Trump, Taiwan e la fine dello spauracchio cinese
Con la telefonata intercorsa con la presidente di Taiwan, Donald Trump ha voluto segnalare a Pechino l'intenzione di rivedere i bilaterali rapporti commerciali, modificandone l'equilibrio in favore degli Stati Uniti. Ovvero la ragione stessa per cui è stato eletto alla Casa Bianca. Altrettanto rilevante, l'atteggiamento di Trump palesa la volontà da parte degli strateghi statunitensi di sfruttare le immense difficoltà che sta vivendo la Cina.
Lo scorso 8 novembre il magnate newyorkese è riuscito a battere Hillary Clinton cavalcando abilmente la frustrazione della classe medio-bassa del paese, il cui reddito medio è diminuito negli ultimi vent’anni e che non ha saputo convertirsi alla nuova economia. Nelle dichiarazioni elettorali di Trump, il proposito di produrre un nuovo assetto commerciale internazionale che sia più funzionale agli interessi americani. Nonché la promessa di rimpatriare le manifatture che dall’inizio della globalizzazione hanno lasciato gli Stati Uniti per trasferirsi in nazioni dalla manodopera meno costosa, come la Cina.
Non è dunque un caso che il primo simbolico gesto di rottura compiuto da Trump abbia riguardato la Repubblica Popolare. Venerdì scorso il futuro capo della Casa Bianca si è intrattenuto al telefono per circa dieci minuti con la sua omologa taiwanese, Tsai Ing-wen. Per la prima volta dal 1972, anno in cui Washington ha posticciamente adottato la politica di “una sola Cina” e ufficialmente interrotto le relazioni con Taipei, un presidente statunitense (ancorché in attesa di insediamento) ha avuto contatti ufficiali con il leader di Taiwan.
In realtà l’isola “ribelle” dipende dalla superpotenza per la propria sopravvivenza e da sempre le relazioni bilaterali sono costanti in ogni settore. Fin quando ne avrà capacità Washington impedirà l’assorbimento di Taipei da parte della Repubblica Popolare, giacché l’isola di Formosa funge da “portaerei” per ogni intervento navale statunitense e da ulteriore ostacolo all’espansione marittima di Pechino.
Ma l’iniziativa di Trump esprime l’intento di ridefinire i termini della relazione commerciale cinese-statunitense. Mostrando un tasso di imprevedibilità apparentemente elevato, dunque utile in qualsiasi negoziato. Il presidente entrante non ha interesse ad ufficializzare le relazioni diplomatiche con Taipei, peraltro note.

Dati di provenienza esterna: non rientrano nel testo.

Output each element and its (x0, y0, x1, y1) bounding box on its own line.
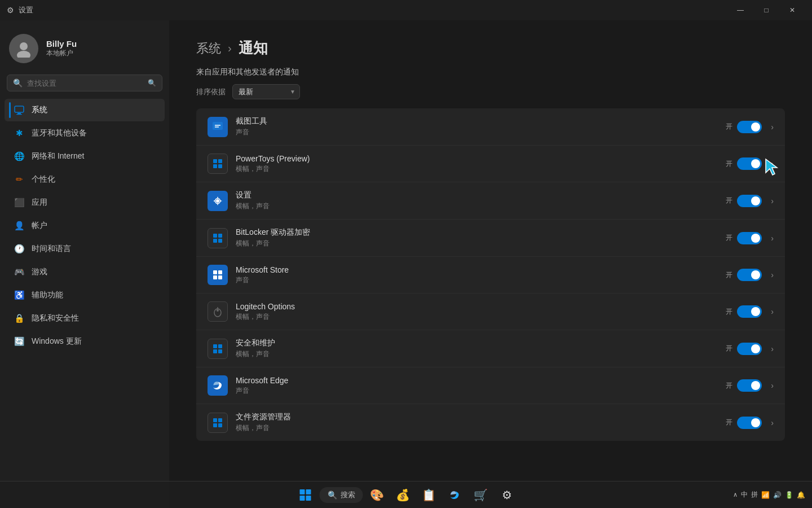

Semplicemente si propone di imporre a Pechino le proprie richieste, in un momento assai complesso per la Repubblica Popolare.
Nelle intenzioni della prossima amministrazione vi è l’imposizione di notevoli dazi doganali ai prodotti cinesi; la denominazione di manipolatore di moneta ai danni di Pechino; l’approvazione di sostanziose agevolazioni fiscali alle industrie disposte a tornare negli Stati Uniti.
Difficilmente la Casa Bianca centrerà tutti gli obiettivi – il ben più potente Congresso ne condivide solo parzialmente i propositi – ma l’atteggiamento scenograficamente anti-cinese certifica la posizione di forza in cui si trovano gli Stati Uniti. Prima potenza militare e dunque finanziaria del globo, l’America resta partner necessario della Repubblica Popolare che, dipendente oltremodo dalle esportazioni, non può rinunciare al mercato domestico statunitense, né collocare altrove i circa 1300 miliardi di dollari che detiene in debito pubblico Usa. Peraltro Washington possiede in potenza la straordinaria capacità di frantumare i risparmi cinesi, svalutando a piacimento il dollaro anche per rilanciare le proprie esportazioni, e di interdire l’accesso di Pechino alle rotte marittime globali, interamente controllate dalla Marina Usa.
Una consapevolezza che informa l’approccio di Trump e che collide grandemente con la preoccupazione per l’ascesa della Cina che animava Obama. Ormai risalente al 2008, quando l’Impero Celeste sembrava un gigante inarrestabile.